Brick by Brick ignore public again over Coombe Road scheme

The green space next to Ruskin House: Brick by Brick wants to squeeze nine dwellings on this patch of green space

CROYDON COMMENTARY: Today is your last chance to lodge comments – supportive or objecting – to the planning application from the council’s Brick by Brick house-builder to squeeze eight one-bed flats and a three-bedroomed house on a corner of open space next to the Grade II-listed Ruskin House on Coombe Road.
VALERIE HUNTER has read the council builders’ application in detail, and found a number of faults, errors and attempts to mislead

As far as I know, the only public engagement staged over the application for the small site next on Coombe Road was held at Ruskin House on December 13 by consultants NewmanFrancis. They reported back that residents who had seen the proposals were mostly concerned about traffic, pollution and loss of green space. They said that they would make Brick by Brick aware of this in their community engagement report.

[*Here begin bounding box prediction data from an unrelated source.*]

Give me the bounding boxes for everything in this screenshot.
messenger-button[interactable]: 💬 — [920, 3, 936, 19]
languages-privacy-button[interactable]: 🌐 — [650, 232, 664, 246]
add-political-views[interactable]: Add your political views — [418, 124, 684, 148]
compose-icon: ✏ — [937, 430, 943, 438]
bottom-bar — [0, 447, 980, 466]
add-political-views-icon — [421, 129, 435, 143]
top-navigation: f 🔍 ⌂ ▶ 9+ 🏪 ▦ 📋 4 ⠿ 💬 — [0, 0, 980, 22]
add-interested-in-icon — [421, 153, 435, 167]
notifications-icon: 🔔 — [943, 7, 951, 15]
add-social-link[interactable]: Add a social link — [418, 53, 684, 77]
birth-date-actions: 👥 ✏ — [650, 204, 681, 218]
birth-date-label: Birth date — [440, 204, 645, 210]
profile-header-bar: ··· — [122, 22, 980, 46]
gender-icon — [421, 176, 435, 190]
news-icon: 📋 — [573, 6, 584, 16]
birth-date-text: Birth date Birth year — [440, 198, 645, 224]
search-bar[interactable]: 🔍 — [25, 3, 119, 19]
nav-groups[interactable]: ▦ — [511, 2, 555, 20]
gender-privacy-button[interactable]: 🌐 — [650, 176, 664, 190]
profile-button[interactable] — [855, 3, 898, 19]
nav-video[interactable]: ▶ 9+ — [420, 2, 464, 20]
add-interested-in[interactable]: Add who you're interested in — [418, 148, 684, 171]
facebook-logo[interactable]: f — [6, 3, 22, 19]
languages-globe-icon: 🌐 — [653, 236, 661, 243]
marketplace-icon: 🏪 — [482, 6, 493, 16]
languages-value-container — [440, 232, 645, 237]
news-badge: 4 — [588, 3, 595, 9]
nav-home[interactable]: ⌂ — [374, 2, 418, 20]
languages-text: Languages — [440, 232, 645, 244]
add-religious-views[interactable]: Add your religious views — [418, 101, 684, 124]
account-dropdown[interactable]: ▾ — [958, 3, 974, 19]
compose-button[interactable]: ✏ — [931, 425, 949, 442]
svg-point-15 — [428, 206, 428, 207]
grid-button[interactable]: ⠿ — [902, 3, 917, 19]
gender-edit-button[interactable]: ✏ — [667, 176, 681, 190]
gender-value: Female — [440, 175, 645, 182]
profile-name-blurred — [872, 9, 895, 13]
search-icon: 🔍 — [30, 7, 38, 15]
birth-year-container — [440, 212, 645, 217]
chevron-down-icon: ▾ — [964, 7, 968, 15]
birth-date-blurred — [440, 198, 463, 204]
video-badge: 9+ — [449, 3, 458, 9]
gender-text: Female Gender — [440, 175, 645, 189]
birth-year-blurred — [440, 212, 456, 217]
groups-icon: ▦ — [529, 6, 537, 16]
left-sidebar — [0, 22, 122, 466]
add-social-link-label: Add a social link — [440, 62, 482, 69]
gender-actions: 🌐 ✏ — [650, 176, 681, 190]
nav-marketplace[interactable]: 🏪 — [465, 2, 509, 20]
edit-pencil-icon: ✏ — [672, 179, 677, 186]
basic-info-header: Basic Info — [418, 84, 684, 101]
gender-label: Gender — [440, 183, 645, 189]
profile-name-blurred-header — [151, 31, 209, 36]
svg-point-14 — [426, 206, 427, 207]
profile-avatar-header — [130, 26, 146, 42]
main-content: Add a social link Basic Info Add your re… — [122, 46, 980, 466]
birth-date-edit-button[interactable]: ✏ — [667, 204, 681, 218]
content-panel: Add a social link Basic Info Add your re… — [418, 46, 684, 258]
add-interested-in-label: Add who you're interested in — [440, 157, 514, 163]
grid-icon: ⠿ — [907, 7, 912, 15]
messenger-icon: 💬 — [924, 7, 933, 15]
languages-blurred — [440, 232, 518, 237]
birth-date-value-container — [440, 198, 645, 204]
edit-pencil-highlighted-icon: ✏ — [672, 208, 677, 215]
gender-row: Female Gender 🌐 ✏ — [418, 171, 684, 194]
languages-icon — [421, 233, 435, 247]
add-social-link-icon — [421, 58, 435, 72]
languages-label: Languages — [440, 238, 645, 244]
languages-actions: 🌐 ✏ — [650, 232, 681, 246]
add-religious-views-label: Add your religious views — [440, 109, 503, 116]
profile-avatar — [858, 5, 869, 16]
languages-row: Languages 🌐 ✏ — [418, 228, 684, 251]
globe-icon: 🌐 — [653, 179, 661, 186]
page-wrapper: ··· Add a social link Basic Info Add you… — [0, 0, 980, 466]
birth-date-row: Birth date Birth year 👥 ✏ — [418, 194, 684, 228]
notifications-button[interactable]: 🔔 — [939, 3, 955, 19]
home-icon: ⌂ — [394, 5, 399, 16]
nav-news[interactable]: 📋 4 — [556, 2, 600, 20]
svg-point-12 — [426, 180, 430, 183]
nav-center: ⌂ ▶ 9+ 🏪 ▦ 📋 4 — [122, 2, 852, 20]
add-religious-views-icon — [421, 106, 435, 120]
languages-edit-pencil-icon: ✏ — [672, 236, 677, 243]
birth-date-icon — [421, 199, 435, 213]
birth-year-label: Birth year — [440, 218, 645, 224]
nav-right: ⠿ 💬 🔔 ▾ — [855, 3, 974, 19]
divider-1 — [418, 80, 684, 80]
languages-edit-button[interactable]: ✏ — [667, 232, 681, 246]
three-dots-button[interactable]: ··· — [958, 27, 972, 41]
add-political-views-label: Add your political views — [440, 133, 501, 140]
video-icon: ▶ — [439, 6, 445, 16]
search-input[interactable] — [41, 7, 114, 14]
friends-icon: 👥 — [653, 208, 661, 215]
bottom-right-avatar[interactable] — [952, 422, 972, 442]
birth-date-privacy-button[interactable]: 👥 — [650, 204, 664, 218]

In their planning application, Brick by Brick says that it “has responded to the feedback from residents by addressing the following key concerns”.

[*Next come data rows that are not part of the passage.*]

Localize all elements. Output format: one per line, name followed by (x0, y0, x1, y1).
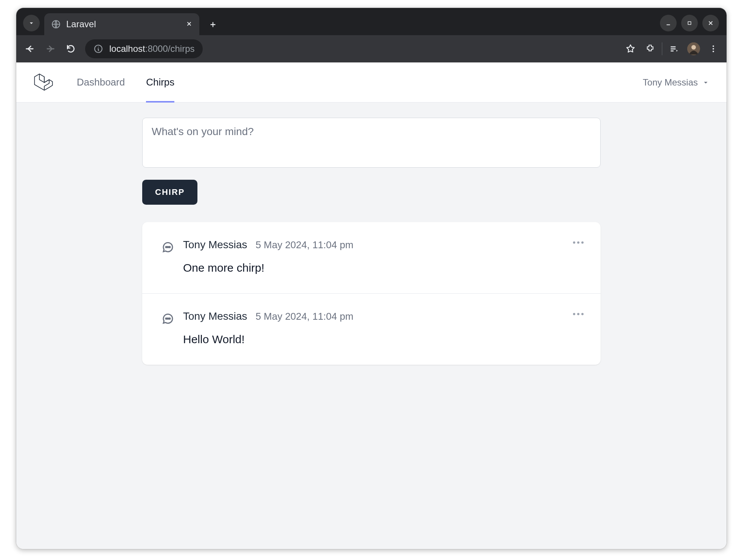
browser-window: Laravel localhost:80 (16, 8, 727, 549)
svg-point-22 (581, 313, 584, 315)
browser-toolbar: localhost:8000/chirps (16, 35, 727, 62)
svg-point-19 (169, 318, 170, 319)
svg-point-20 (573, 313, 575, 315)
back-button[interactable] (22, 40, 38, 57)
svg-point-12 (168, 247, 169, 248)
maximize-button[interactable] (681, 15, 698, 31)
url-host: localhost (109, 44, 145, 54)
titlebar: Laravel (16, 8, 727, 35)
close-tab-icon[interactable] (186, 19, 193, 30)
chirp-feed: Tony Messias 5 May 2024, 11:04 pm One mo… (142, 222, 601, 365)
avatar-icon (687, 42, 700, 55)
svg-point-7 (691, 45, 696, 50)
url-path: :8000/chirps (145, 44, 195, 54)
dots-horizontal-icon (573, 313, 584, 316)
svg-rect-5 (671, 50, 674, 51)
address-bar[interactable]: localhost:8000/chirps (85, 39, 203, 58)
svg-rect-3 (671, 47, 675, 48)
chirp-time: 5 May 2024, 11:04 pm (256, 311, 354, 322)
svg-point-16 (581, 241, 584, 244)
chirp-item: Tony Messias 5 May 2024, 11:04 pm Hello … (142, 293, 601, 365)
svg-point-21 (577, 313, 579, 315)
chirp-actions-button[interactable] (573, 310, 584, 317)
user-menu[interactable]: Tony Messias (643, 62, 710, 102)
url: localhost:8000/chirps (109, 44, 194, 54)
app-nav: Dashboard Chirps Tony Messias (16, 62, 727, 103)
chirp-time: 5 May 2024, 11:04 pm (256, 239, 354, 251)
chirp-text: One more chirp! (183, 261, 582, 274)
chirp-actions-button[interactable] (573, 239, 584, 246)
chevron-down-icon (702, 78, 710, 87)
svg-point-17 (166, 318, 167, 319)
reload-button[interactable] (62, 40, 79, 57)
svg-point-18 (168, 318, 169, 319)
svg-rect-4 (671, 48, 675, 50)
svg-point-15 (577, 241, 579, 244)
chirp-text: Hello World! (183, 333, 582, 346)
content: Chirp Tony Messias 5 May 2024, 11:04 pm … (133, 103, 610, 380)
close-window-button[interactable] (702, 15, 719, 31)
tab-title: Laravel (66, 19, 180, 30)
chirp-item: Tony Messias 5 May 2024, 11:04 pm One mo… (142, 222, 601, 293)
browser-tab[interactable]: Laravel (44, 13, 199, 35)
app-logo[interactable] (33, 62, 54, 102)
svg-point-10 (713, 51, 714, 52)
chevron-down-icon (28, 19, 35, 27)
nav-link-chirps[interactable]: Chirps (146, 62, 174, 102)
forward-button[interactable] (42, 40, 59, 57)
profile-button[interactable] (686, 41, 702, 57)
svg-point-13 (169, 247, 170, 248)
toolbar-separator (662, 42, 662, 55)
window-controls (660, 15, 727, 35)
laravel-logo-icon (33, 72, 54, 93)
svg-point-9 (713, 48, 714, 50)
svg-point-14 (573, 241, 575, 244)
chat-bubble-icon (161, 240, 175, 254)
chirp-composer[interactable] (142, 118, 601, 168)
minimize-button[interactable] (660, 15, 677, 31)
dots-horizontal-icon (573, 241, 584, 244)
page-viewport: Dashboard Chirps Tony Messias Chirp (16, 62, 727, 549)
chirp-submit-button[interactable]: Chirp (142, 180, 197, 205)
chirp-author: Tony Messias (183, 310, 247, 322)
media-controls-button[interactable] (666, 41, 682, 57)
bookmark-button[interactable] (623, 41, 638, 57)
nav-link-dashboard[interactable]: Dashboard (77, 62, 125, 102)
svg-point-11 (166, 247, 167, 248)
new-tab-button[interactable] (205, 16, 221, 33)
browser-menu-button[interactable] (705, 41, 721, 57)
extensions-button[interactable] (642, 41, 658, 57)
svg-rect-1 (688, 22, 691, 25)
user-menu-label: Tony Messias (643, 77, 698, 88)
site-info-icon[interactable] (93, 44, 103, 54)
chirp-author: Tony Messias (183, 239, 247, 251)
svg-point-8 (713, 45, 714, 47)
tab-search-button[interactable] (23, 15, 40, 31)
chat-bubble-icon (161, 312, 175, 325)
nav-links: Dashboard Chirps (77, 62, 174, 102)
globe-icon (51, 19, 61, 29)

Yet none of the concerns expressed by residents to NewmanFrancis have been included in the planning application by Brick by Brick. Why not?

According to the planning statement in the documents on this application (5.8), the “aim”  of the public engagement event was “to listen to resident’s [sic, unless they were really listening to only one resident] views on the design-related aspects of the proposed development.”

It also states, “Brick by Brick listened to the views of the local residents…” and that “changes made to the design of the proposal have responded, where possible, to the design-related concerns of residents.” Our italics.

In other words, they are not concerned at all about the traffic issues, the air pollution at the site and suitability of, or other problems with the location. All of these matters were raised at the public consultation. None of these matters have been mentioned in the planning application.

Is this how Brick by Brick, which is owned by the council, remember, and is using £250million of public money and assets, “responds” to public concerns on all its proposals, I wonder?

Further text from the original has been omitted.